■ **The data**
►
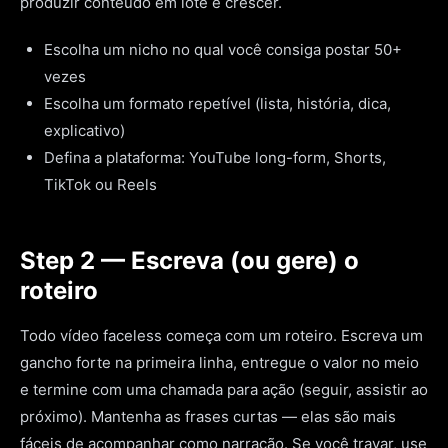
produzir conteúdo em lote e crescer.
Escolha um nicho no qual você consiga postar 50+
vezes
Escolha um formato repetível (lista, história, dica,
explicativo)
Defina a plataforma: YouTube long-form, Shorts,
TikTok ou Reels
Step 2 — Escreva (ou gere) o
roteiro
Todo vídeo faceless começa com um roteiro. Escreva um
gancho forte na primeira linha, entregue o valor no meio
e termine com uma chamada para ação (seguir, assistir ao
próximo). Mantenha as frases curtas — elas são mais
fáceis de acompanhar como narração. Se você travar, use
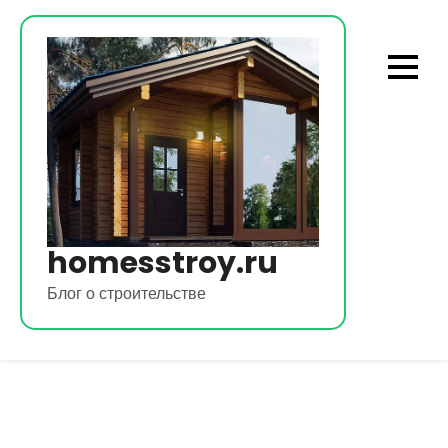
Перейти
к
содержимому
homesstroy.ru
Блог о строительстве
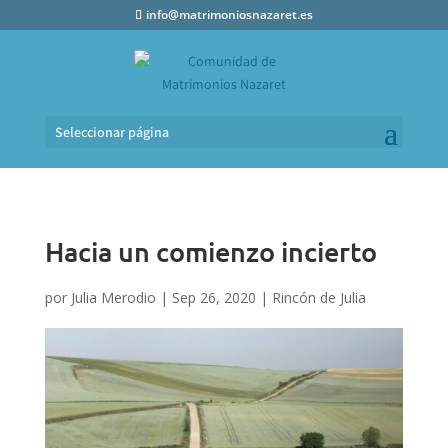
info@matrimoniosnazaret.es
Seleccionar página
Hacia un comienzo incierto
por
Julia Merodio
|
Sep 26, 2020
|
Rincón de Julia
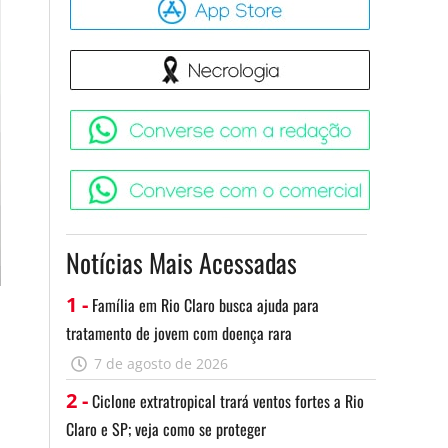
Necrologia
Converse 
Converse c
Notícias Mais Acessadas
1 -
Família em Rio Claro busca ajuda para
tratamento de jovem com doença rara
7 de agosto de 2026
2 -
Ciclone extratropical trará ventos fortes a Rio
Claro e SP; veja como se proteger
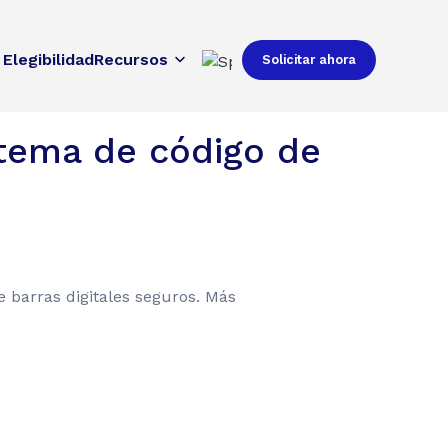
Elegibilidad
Recursos
Solicitar ahora
stema de código de
 barras digitales seguros. Más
◄
■ **Description of the task**
Nothing but the lines from the first line of the data through the line with "gancho forte na" belongs in the answer, copied exactly and without pictures.

■ **Solution**
produzir conteúdo em lote e crescer.
Escolha um nicho no qual você consiga postar 50+
vezes
Escolha um formato repetível (lista, história, dica,
explicativo)
Defina a plataforma: YouTube long-form, Shorts,
TikTok ou Reels
Step 2 — Escreva (ou gere) o
roteiro
Todo vídeo faceless começa com um roteiro. Escreva um
gancho forte na primeira linha, entregue o valor no meio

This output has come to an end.